Signs of microscopic enteritis include subtle mucosal abnormalities with no pronounced inflammation, villous effacement, erosions or ulcerations when observed with conventional light microscopy.
In cases of microscopic enteritis intraepithelial lymphocytes usually fall within the normal range <25/100 enterocytes (microenteropathy), or increased (lymphocytic enteritis).
Microscopic enteritis is the driving force behind atypical forms of celiac disease, previously known as 'potential' and 'latent' celiac disease. Even when there are no major mucosal changes, systemic, microscopic inflammation is a key player in pathophysiology of micro-nutrient deficiency.
Microscopic enteritis or celiac disease with milder, Marsh 0–II, enteropathy is the most common feature of atypical gluten sensitivity, while celiac disease with macroscopic enteritis, and Marsh IIa–c is less common.
Importantly, and in contrast to much prevailing belief, symptom severity in celiac disease seems to be unrelated to the degrees or length of affected bowel.
The microenteropathy may eventually develop into pronounced villous atrophy, but one interesting finding was that severe mucosal damage does not necessarily mean worse symptoms. People with mild symptoms can have more severe damage, while those with little or no visible damage can have more severe symptoms.
The finding that nutritional deficiency can be seen in patients presenting with even submicroscopic enteropathy casts doubt on the notion that severe mucosal changes, such as villous atrophy, are the sole driver of malabsorption.
In fact, more and more, systemic inflammation seems to be the main driver of nutritional deficiency in such cases.
Pro-inflammatory cytokines, such as TNF, appear to act at the enterocyte level, inhibiting the uptake of micronutrients like iron and phosphate. From this, it appears that malabsorption in celiac disease is secondary to inflammation and cytokine stimulation.
This might explain why some patients experience milder, 'atypical' enteropathy that acts just like full-blown celiac disease. In fact, inflammation triggered by gluten-sensitized lymphocytes and cytokine stimulation seems to drive the micronutrient deficiencies in celiac disease patients, with or without villous atrophy.
This finding is supported by several studies that show malabsorption syndrome to be no worse in patients with villous atrophy than in those with microenteropathy (Marsh 0–II).
This theory is further bolstered by the fact that many people suffer from non-symptomatic, silent celiac disease with villous atrophy, and mucosal lesions that persist after years of successful gluten-free treatment.
Over the last few years, the only type of gluten sensitivity doctors have identified is atypical presentation with microenteropathy resulting in micronutrient deficiencies.
However, the team points to recent studies by Kurppa et al., and Ludvigsson et al., that suggest simple changes can improve life quality for celiac disease patients with milder enteropathy.
The researchers feel strongly that patients with milder enteropathy and positive serology may benefit from a gluten-free diet, and that autoantibodies might have a more reliable positive predictive value than histology, especially in early enteropathy.

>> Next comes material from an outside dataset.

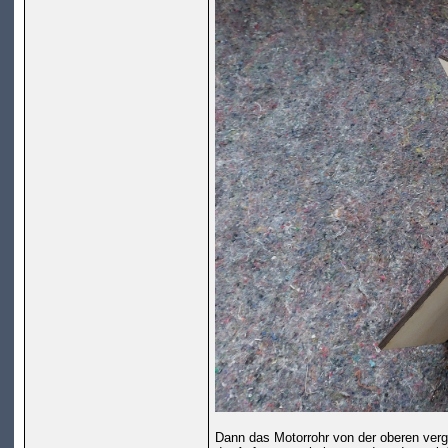
Dann das Motorrohr von der oberen vergl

Diagnosing celiac disease in its early stages, especially with little or no mucosal damage, can be very challenging. However, new studies are paving the way toward a better understanding of gluten sensitivity with microenteropathy. As a result, more patients with microenteropathy, symptoms of micronutrient deficiency and positive serology are being presented with the possible benefits of a gluten-free diet.